Her bed, in fact, was not the only thing in the room covered in paint. The floor seemed to be dusted with confetti. Xenophilius's maroon robes and pale face were streaked with black, blue, and a shade of crimson that matched the Weasleys' hair. Dry paint held his long white hair together in clumps.

"I must say, my dearest Luna, that I wasn't expecting you to finish so fast with the dirigible plums." Xenophilius's eyes were suddenly stern. "You didn't use magic, did you?"

"Of course not!" Luna knew the consequences of using magic to plant a bush that had so much of its own magic. More than once as a child, she had found herself rising out of her chair with dirigible plum poisoning, and pleasurable though it sounded to float up to the ceiling, it was accompanied by severe nausea that lasted for days.

Xenophilius sighed and looked at the picture, one hand catching in his paint-matted hair. "What time is it, my dearest doweling?"

Luna drew her wand and said, "Sciturus tempus!"

Shimmering letters appeared where she had waved it. They read, Three fifty-four.

Xenophilius squinted at the letters, muttered the time under his breath, and started, almost tumbling from his perch.

"Great gargantuan gorlocks, Luna! We're going to be late! Portkey at 4:05!"

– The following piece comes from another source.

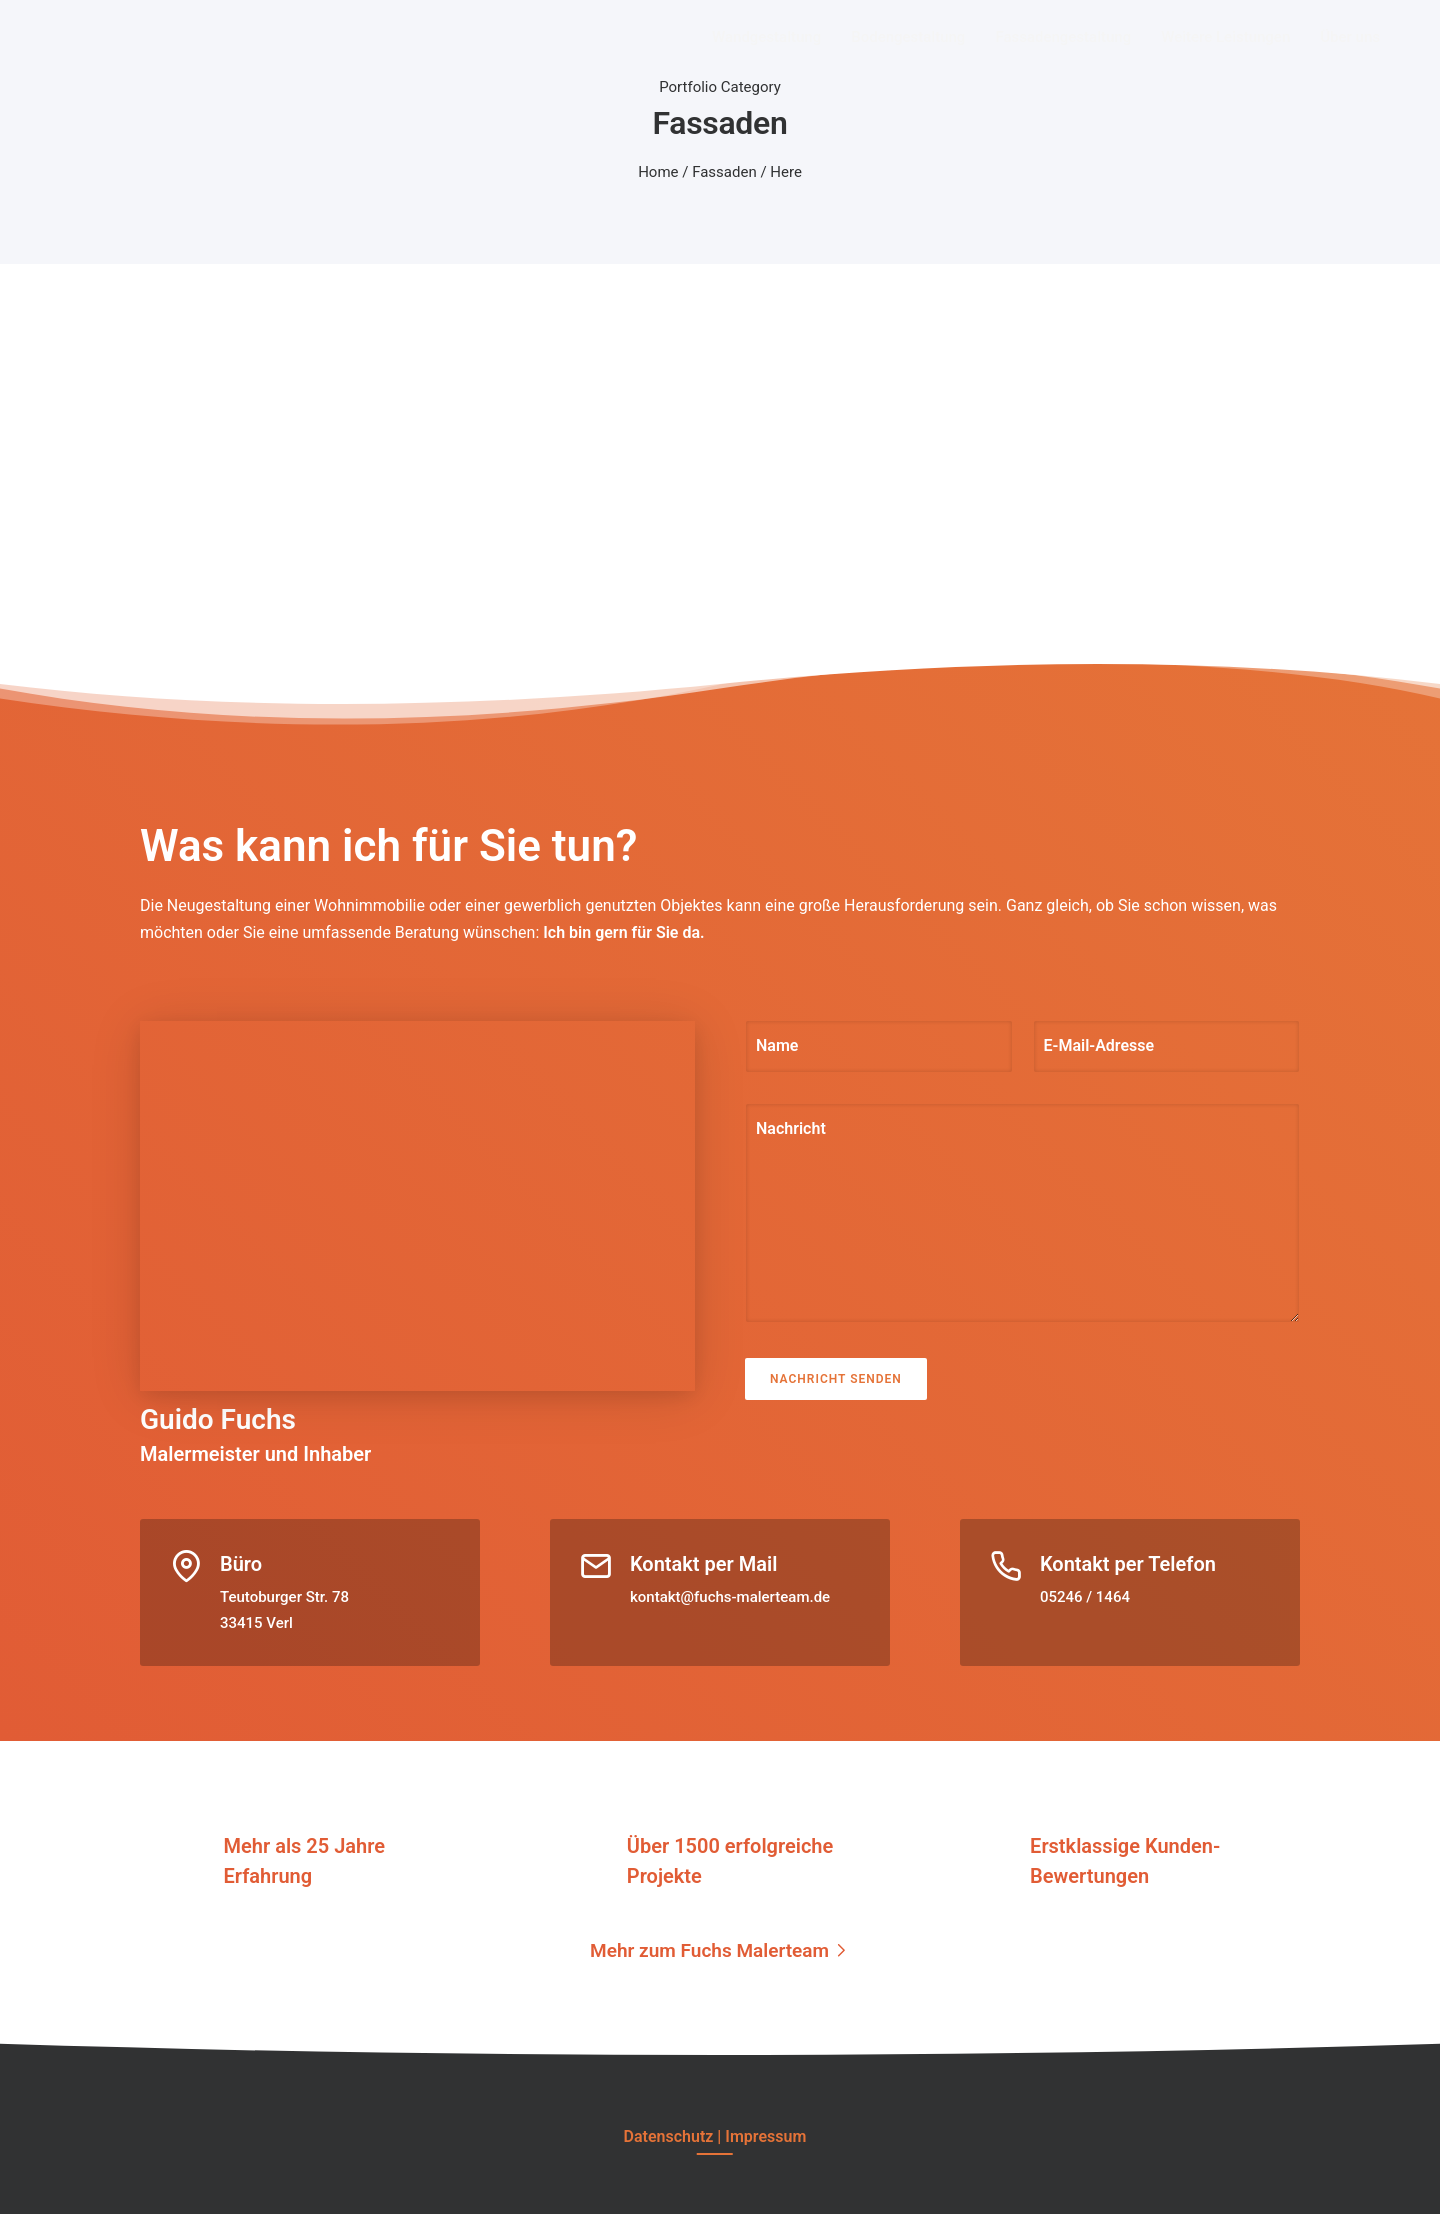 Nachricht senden (836, 1379)
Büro (241, 1564)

Luna swept the time away with her hand and smiled at her father. "My bag is already packed. Let me clean my room, and I'll meet you downstairs."

"C-clean - " Xenophilius seemed unable to speak for a moment. Then his eyes widened, and he sprang lightly to the floor. "Luna Persephone! You aren't supped to be doing magic at all! You won't be of age until October!"

She twitched her mouth to one side. "Hmmm… I've used magic outside school so much. I must have forgotten. Mmmm… Tergeo!"

Instantly, the splotches of paint that covered the bed and floor evaporated. Xenophilus blinked his bulbous eyes and nodded hesitantly.

"Yes, my dove," Xenophilius stammered, stumbling down the stairs "I'll get ready to go."